• [YOUR ASSIGNMENT]
Across the entries below, how many lines include "Once"? Give the number and nothing else.

• [Data excerpts]
▼
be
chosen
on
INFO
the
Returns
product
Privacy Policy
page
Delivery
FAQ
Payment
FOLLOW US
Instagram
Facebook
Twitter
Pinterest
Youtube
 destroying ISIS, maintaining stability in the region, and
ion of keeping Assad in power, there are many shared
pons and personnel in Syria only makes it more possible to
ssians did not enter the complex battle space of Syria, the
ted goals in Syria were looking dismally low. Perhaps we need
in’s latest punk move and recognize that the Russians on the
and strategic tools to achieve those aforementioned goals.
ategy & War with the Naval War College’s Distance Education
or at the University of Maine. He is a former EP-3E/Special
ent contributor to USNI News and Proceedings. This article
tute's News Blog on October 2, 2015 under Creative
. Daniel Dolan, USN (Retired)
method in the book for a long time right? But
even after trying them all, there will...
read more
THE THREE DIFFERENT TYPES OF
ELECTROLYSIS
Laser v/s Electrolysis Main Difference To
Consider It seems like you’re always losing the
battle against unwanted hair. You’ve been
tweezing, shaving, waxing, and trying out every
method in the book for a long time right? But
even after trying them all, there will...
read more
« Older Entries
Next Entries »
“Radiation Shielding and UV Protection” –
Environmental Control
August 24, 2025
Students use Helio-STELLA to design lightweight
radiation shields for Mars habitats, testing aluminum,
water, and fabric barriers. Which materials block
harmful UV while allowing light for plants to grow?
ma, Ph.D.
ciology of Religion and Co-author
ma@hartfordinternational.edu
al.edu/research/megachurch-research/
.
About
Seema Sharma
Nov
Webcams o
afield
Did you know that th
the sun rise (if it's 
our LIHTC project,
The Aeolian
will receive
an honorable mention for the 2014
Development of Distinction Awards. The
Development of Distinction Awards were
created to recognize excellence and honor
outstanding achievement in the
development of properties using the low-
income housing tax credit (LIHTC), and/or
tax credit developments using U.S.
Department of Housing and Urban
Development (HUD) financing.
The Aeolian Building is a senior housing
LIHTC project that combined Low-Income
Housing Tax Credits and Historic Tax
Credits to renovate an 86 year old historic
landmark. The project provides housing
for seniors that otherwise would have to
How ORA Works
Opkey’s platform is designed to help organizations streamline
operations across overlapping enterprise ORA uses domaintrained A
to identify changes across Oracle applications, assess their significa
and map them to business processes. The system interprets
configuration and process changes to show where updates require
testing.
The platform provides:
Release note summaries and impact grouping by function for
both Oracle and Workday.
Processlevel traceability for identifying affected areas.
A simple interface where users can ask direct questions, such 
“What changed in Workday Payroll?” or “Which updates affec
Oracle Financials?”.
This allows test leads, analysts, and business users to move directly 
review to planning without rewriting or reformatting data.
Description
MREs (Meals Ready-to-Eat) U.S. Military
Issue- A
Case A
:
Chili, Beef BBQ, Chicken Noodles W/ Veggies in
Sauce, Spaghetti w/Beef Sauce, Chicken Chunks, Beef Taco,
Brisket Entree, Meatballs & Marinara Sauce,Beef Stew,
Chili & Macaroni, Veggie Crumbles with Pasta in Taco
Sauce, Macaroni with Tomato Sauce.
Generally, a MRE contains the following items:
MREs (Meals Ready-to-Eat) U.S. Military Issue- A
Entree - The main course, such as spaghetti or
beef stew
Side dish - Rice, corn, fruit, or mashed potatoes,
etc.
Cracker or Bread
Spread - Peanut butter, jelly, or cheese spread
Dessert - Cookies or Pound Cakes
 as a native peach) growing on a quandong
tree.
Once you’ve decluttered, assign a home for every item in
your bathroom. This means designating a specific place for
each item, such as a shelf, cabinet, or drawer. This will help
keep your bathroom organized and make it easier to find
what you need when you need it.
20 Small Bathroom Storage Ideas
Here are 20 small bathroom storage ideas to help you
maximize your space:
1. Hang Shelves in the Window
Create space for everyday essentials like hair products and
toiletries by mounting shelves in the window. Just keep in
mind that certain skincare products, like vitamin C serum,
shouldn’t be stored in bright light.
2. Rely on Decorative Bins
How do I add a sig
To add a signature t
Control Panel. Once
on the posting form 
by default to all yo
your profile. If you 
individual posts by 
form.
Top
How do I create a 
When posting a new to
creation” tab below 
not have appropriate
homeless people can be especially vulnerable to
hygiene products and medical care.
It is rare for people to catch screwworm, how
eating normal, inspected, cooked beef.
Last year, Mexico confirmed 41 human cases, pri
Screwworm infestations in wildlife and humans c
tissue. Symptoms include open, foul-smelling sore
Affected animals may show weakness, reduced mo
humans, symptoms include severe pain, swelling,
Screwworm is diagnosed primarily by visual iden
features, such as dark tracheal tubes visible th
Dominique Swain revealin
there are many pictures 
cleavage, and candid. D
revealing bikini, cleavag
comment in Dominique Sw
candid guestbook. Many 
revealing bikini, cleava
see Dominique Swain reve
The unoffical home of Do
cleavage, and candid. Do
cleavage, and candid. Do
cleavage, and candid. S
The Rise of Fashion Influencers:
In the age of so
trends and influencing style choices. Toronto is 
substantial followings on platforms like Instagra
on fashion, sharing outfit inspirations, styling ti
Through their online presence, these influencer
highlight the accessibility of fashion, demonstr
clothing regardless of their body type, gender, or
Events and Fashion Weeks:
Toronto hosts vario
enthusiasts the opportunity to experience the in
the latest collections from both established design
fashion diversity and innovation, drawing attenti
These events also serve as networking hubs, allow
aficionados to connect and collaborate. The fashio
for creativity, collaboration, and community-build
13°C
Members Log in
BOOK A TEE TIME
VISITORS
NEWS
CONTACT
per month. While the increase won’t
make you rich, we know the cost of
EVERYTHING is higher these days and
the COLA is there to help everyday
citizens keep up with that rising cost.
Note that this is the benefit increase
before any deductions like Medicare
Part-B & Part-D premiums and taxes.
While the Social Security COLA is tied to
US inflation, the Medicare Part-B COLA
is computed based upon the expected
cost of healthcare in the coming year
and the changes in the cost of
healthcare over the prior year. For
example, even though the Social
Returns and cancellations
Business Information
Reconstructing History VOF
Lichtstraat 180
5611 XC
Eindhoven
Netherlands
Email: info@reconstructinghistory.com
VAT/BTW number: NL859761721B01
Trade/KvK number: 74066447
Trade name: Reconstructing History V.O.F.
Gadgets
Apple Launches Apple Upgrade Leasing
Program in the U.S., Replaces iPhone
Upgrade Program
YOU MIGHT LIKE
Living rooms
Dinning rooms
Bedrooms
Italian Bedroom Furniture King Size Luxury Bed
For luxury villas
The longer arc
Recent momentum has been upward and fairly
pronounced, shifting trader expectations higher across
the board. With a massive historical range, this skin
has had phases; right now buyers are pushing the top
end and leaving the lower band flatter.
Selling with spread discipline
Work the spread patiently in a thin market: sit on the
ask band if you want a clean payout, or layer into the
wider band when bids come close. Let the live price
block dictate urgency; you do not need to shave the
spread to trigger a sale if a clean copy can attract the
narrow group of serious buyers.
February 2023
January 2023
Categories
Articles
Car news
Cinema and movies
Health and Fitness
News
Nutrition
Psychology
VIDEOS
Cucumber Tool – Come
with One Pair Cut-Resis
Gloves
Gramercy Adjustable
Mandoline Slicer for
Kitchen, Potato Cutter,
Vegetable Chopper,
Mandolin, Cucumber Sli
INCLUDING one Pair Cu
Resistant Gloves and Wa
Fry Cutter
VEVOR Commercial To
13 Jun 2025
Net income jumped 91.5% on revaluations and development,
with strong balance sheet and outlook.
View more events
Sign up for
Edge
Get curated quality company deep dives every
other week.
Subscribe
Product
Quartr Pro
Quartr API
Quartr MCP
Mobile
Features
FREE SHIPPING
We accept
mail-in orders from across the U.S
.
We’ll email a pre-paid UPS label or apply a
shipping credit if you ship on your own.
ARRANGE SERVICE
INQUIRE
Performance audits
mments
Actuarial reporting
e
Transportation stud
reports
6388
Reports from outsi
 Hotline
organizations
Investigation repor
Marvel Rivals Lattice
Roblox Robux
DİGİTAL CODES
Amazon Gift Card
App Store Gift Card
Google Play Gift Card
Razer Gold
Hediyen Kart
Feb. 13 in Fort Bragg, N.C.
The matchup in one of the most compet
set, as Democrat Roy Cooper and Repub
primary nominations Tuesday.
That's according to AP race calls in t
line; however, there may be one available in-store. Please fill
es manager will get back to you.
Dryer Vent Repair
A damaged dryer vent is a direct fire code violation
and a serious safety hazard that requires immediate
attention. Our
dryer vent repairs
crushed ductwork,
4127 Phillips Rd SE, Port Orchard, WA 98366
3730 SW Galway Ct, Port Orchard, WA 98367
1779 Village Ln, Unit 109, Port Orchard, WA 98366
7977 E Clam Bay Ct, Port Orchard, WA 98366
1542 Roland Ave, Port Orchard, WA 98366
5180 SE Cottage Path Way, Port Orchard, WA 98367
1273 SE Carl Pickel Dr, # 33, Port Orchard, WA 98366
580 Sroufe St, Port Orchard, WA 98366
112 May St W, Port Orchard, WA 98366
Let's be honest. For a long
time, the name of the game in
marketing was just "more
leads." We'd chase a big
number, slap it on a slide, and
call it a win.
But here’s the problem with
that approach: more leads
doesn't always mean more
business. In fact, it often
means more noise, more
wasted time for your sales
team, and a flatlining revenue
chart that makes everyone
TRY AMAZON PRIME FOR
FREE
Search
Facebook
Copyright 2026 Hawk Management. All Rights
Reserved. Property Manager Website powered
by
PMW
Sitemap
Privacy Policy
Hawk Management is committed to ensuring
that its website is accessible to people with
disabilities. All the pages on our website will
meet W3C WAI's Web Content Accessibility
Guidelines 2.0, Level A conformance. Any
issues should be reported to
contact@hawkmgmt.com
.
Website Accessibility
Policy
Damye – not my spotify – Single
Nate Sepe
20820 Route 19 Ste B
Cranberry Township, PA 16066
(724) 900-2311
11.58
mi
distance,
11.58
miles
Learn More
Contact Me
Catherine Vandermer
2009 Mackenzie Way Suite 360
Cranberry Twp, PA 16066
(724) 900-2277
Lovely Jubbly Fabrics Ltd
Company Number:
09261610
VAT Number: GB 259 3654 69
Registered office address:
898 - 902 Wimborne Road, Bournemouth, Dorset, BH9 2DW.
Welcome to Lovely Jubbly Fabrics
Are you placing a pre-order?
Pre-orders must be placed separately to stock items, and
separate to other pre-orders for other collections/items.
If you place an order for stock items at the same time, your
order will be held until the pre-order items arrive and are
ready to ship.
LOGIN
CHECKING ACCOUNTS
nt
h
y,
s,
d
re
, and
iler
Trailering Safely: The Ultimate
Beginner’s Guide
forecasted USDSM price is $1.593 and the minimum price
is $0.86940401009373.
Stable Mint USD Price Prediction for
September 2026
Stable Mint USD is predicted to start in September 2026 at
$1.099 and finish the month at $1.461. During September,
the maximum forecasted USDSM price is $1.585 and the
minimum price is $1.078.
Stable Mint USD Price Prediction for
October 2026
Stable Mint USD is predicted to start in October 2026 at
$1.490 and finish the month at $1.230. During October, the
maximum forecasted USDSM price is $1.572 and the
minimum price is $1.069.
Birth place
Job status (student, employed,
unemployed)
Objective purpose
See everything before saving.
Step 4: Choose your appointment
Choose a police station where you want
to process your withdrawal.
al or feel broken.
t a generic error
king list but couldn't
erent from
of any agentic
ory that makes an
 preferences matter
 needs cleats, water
▲
• [RESULT OF THIS TASK]
2